* _TASK REQUIREMENTS_:
Return each entry word for word, without its pictures.

* _THE DATA_:

----

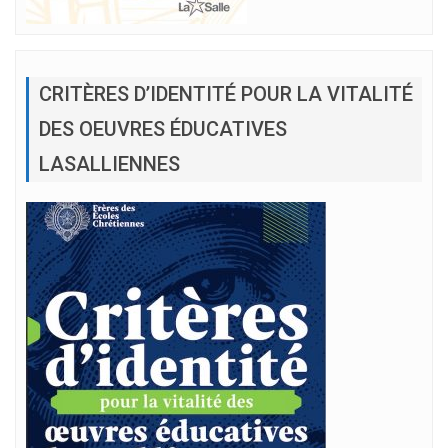
CRITÈRES D’IDENTITÉ POUR LA VITALITÉ
DES OEUVRES ÉDUCATIVES
LASALLIENNES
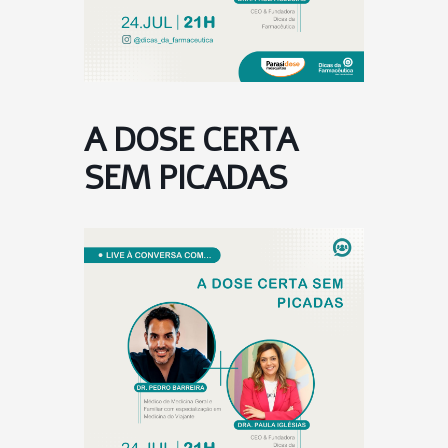
A DOSE CERTA
SEM PICADAS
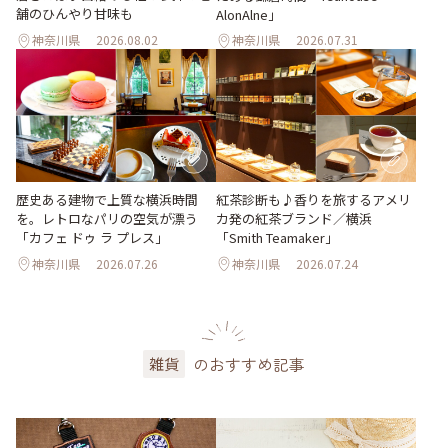
舗のひんやり甘味も
AlonAlne」
神奈川県
2026.08.02
神奈川県
2026.07.31
歴史ある建物で上質な横浜時間
紅茶診断も♪香りを旅するアメリ
を。レトロなパリの空気が漂う
カ発の紅茶ブランド／横浜
「カフェ ドゥ ラ プレス」
「Smith Teamaker」
神奈川県
2026.07.26
神奈川県
2026.07.24
のおすすめ記事
雑貨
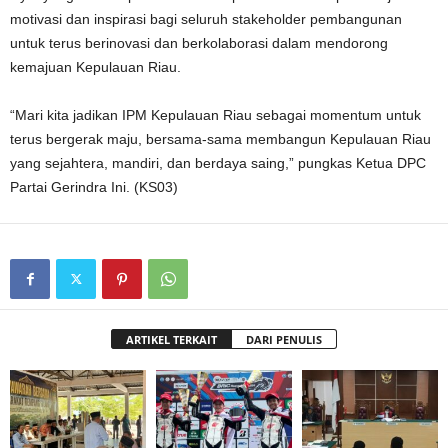
motivasi dan inspirasi bagi seluruh stakeholder pembangunan
untuk terus berinovasi dan berkolaborasi dalam mendorong
kemajuan Kepulauan Riau.
“Mari kita jadikan IPM Kepulauan Riau sebagai momentum untuk
terus bergerak maju, bersama-sama membangun Kepulauan Riau
yang sejahtera, mandiri, dan berdaya saing,” pungkas Ketua DPC
Partai Gerindra Ini. (KS03)
ARTIKEL TERKAIT
DARI PENULIS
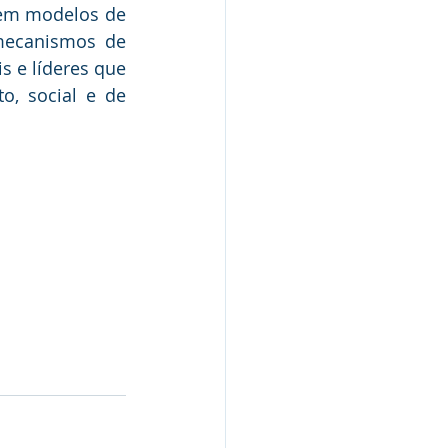
em modelos de 
mecanismos de 
 e líderes que 
 social e de 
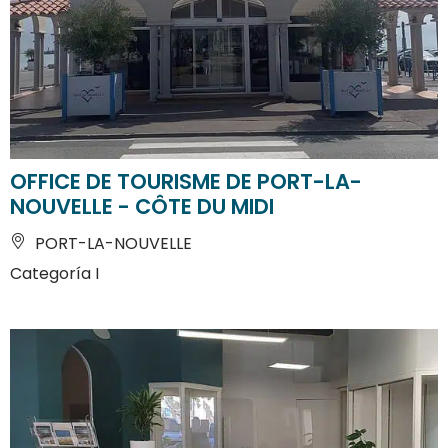
OFFICE DE TOURISME DE PORT-LA-
NOUVELLE - CÔTE DU MIDI
PORT-LA-NOUVELLE
Categoría I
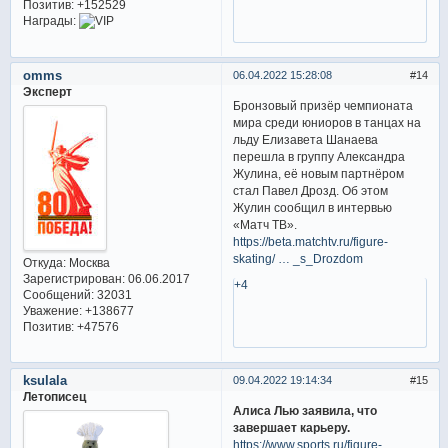
Позитив:
+152529
Награды:
omms
06.04.2022 15:28:08
14
Эксперт
Бронзовый призёр чемпионата
мира среди юниоров в танцах на
льду Елизавета Шанаева
перешла в группу Александра
Жулина, её новым партнёром
стал Павел Дрозд. Об этом
Жулин сообщил в интервью
«Матч ТВ».
https://beta.matchtv.ru/figure-
skating/ … _s_Drozdom
Откуда:
Москва
Зарегистрирован
: 06.06.2017
+4
Сообщений:
32031
Уважение:
+138677
Позитив:
+47576
ksulala
09.04.2022 19:14:34
15
Летописец
Алиса Лью заявила, что
завершает карьеру.
https://www.sports.ru/figure-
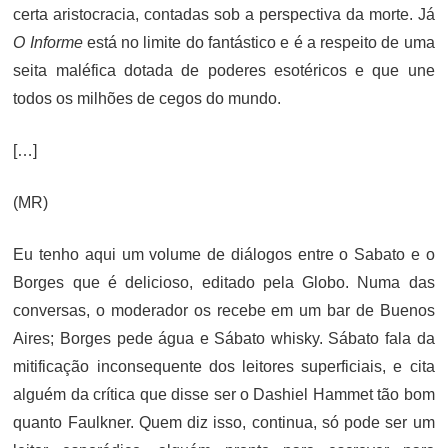
certa aristocracia, contadas sob a perspectiva da morte. Já
O Informe
está no limite do fantástico e é a respeito de uma
seita maléfica dotada de poderes esotéricos e que une
todos os milhões de cegos do mundo.
[…]
(MR)
Eu tenho aqui um volume de diálogos entre o Sabato e o
Borges que é delicioso, editado pela Globo. Numa das
conversas, o moderador os recebe em um bar de Buenos
Aires; Borges pede água e Sábato whisky. Sábato fala da
mitificação inconsequente dos leitores superficiais, e cita
alguém da crítica que disse ser o Dashiel Hammet tão bom
quanto Faulkner. Quem diz isso, continua, só pode ser um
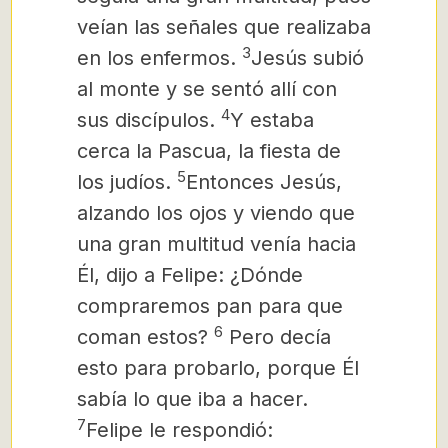
veían las señales que realizaba
3
en los enfermos.
Jesús subió
al monte y se sentó allí con
4
sus discípulos.
Y estaba
cerca la Pascua, la fiesta de
5
los judíos.
Entonces Jesús,
alzando los ojos y viendo que
una gran multitud venía hacia
Él, dijo a Felipe: ¿Dónde
compraremos pan para que
6
coman estos?
Pero decía
esto para probarlo, porque Él
sabía lo que iba a hacer.
7
Felipe le respondió:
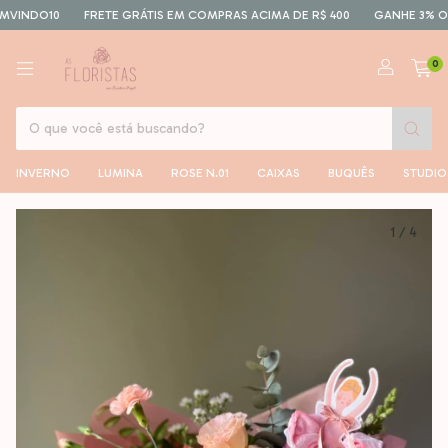
O10
FRETE GRÁTIS EM COMPRAS ACIMA DE R$ 400
GANHE 3% OFF NO P
0
INVERNO
LUMINA
ROSE N.01
CAIXAS
BUQUÊS
STUDIO
1
/
4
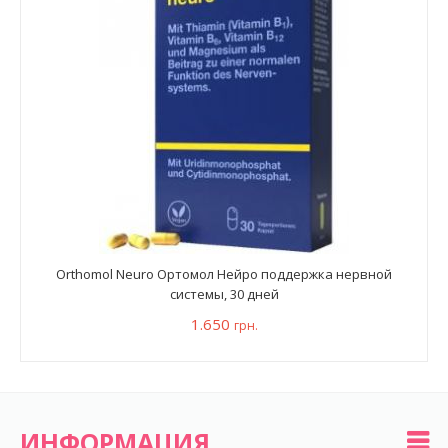
Orthomol Neuro Ортомол Нейро поддержка нервной
системы, 30 дней
1.650
грн.
ИНФОРМАЦИЯ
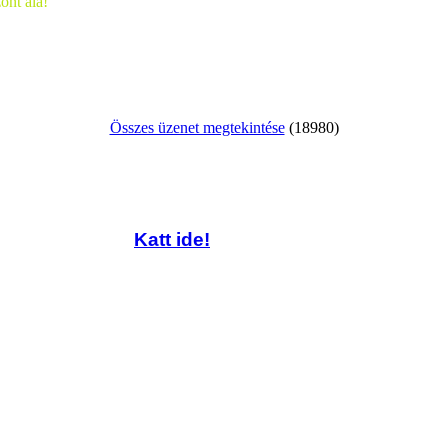
ont alá!
Összes üzenet megtekintése
(18980)
Katt ide!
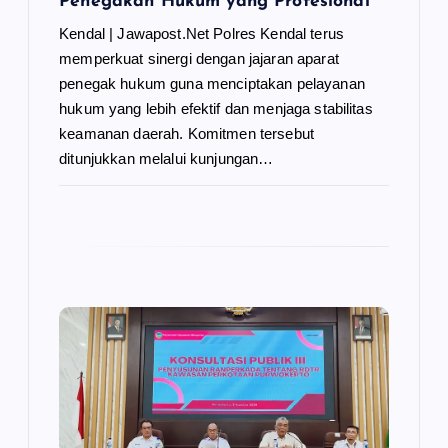
Penegakan Hukum yang Profesional
Kendal | Jawapost.Net Polres Kendal terus
memperkuat sinergi dengan jajaran aparat
penegak hukum guna menciptakan pelayanan
hukum yang lebih efektif dan menjaga stabilitas
keamanan daerah. Komitmen tersebut
ditunjukkan melalui kunjungan…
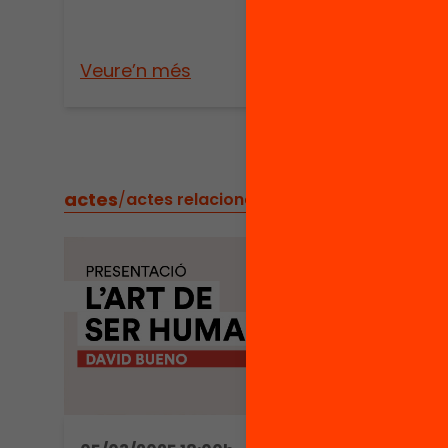
Veure’n més
Veure
actes
/
actes relacionats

----

* _TASK RESULT_:
CRITÈRES D’IDENTITÉ POUR LA VITALITÉ
DES OEUVRES ÉDUCATIVES
LASALLIENNES
A DOSE CERTA
SEM PICADAS
舗のひんやり甘味も
AlonAlne」
神奈川県
2026.08.02
神奈川県
2026.07.31
歴史ある建物で上質な横浜時間
紅茶診断も♪香りを旅するアメリ
を。レトロなパリの空気が漂う
カ発の紅茶ブランド／横浜
「カフェ ドゥ ラ プレス」
「Smith Teamaker」
神奈川県
2026.07.26
神奈川県
2026.07.24
のおすすめ記事
雑貨
motivasi dan inspirasi bagi seluruh stakeholder pembangunan
untuk terus berinovasi dan berkolaborasi dalam mendorong
kemajuan Kepulauan Riau.
“Mari kita jadikan IPM Kepulauan Riau sebagai momentum untuk
terus bergerak maju, bersama-sama membangun Kepulauan Riau
yang sejahtera, mandiri, dan berdaya saing,” pungkas Ketua DPC
Partai Gerindra Ini. (KS03)
ARTIKEL TERKAIT
DARI PENULIS
em modelos de 
mecanismos de 
 e líderes que 
 social e de 
OFFICE DE TOURISME DE PORT-LA-
NOUVELLE - CÔTE DU MIDI
PORT-LA-NOUVELLE
Categoría I
Позитив:
+152529
Награды:
omms
06.04.2022 15:28:08
14
Эксперт
Бронзовый призёр чемпионата
мира среди юниоров в танцах на
льду Елизавета Шанаева
перешла в группу Александра
Жулина, её новым партнёром
стал Павел Дрозд. Об этом
Жулин сообщил в интервью
«Матч ТВ».
https://beta.matchtv.ru/figure-
skating/ … _s_Drozdom
Откуда:
Москва
Зарегистрирован
: 06.06.2017
+4
Сообщений:
32031
Уважение:
+138677
Позитив:
+47576
ksulala
09.04.2022 19:14:34
15
Летописец
Алиса Лью заявила, что
завершает карьеру.
https://www.sports.ru/figure-
certa aristocracia, contadas sob a perspectiva da morte. Já
O Informe
está no limite do fantástico e é a respeito de uma
seita maléfica dotada de poderes esotéricos e que une
todos os milhões de cegos do mundo.
[…]
(MR)
Eu tenho aqui um volume de diálogos entre o Sabato e o
Borges que é delicioso, editado pela Globo. Numa das
conversas, o moderador os recebe em um bar de Buenos
Aires; Borges pede água e Sábato whisky. Sábato fala da
mitificação inconsequente dos leitores superficiais, e cita
alguém da crítica que disse ser o Dashiel Hammet tão bom
quanto Faulkner. Quem diz isso, continua, só pode ser um
veían las señales que realizaba
3
en los enfermos.
Jesús subió
al monte y se sentó allí con
4
sus discípulos.
Y estaba
cerca la Pascua, la fiesta de
5
los judíos.
Entonces Jesús,
alzando los ojos y viendo que
una gran multitud venía hacia
Él, dijo a Felipe: ¿Dónde
compraremos pan para que
6
coman estos?
Pero decía
esto para probarlo, porque Él
sabía lo que iba a hacer.
7
Felipe le respondió:
O10
FRETE GRÁTIS EM COMPRAS ACIMA DE R$ 400
GANHE 3% OFF NO P
0
INVERNO
LUMINA
ROSE N.01
CAIXAS
BUQUÊS
STUDIO
1
/
4
Orthomol Neuro Ортомол Нейро поддержка нервной
системы, 30 дней
1.650
грн.
ИНФОРМАЦИЯ
ont alá!
Összes üzenet megtekintése
(18980)
Katt ide!
Penegakan Hukum yang Profesional
Kendal | Jawapost.Net Polres Kendal terus
memperkuat sinergi dengan jajaran aparat
penegak hukum guna menciptakan pelayanan
hukum yang lebih efektif dan menjaga stabilitas
keamanan daerah. Komitmen tersebut
ditunjukkan melalui kunjungan…
Veure’n més
Veure
actes
/
actes relacionats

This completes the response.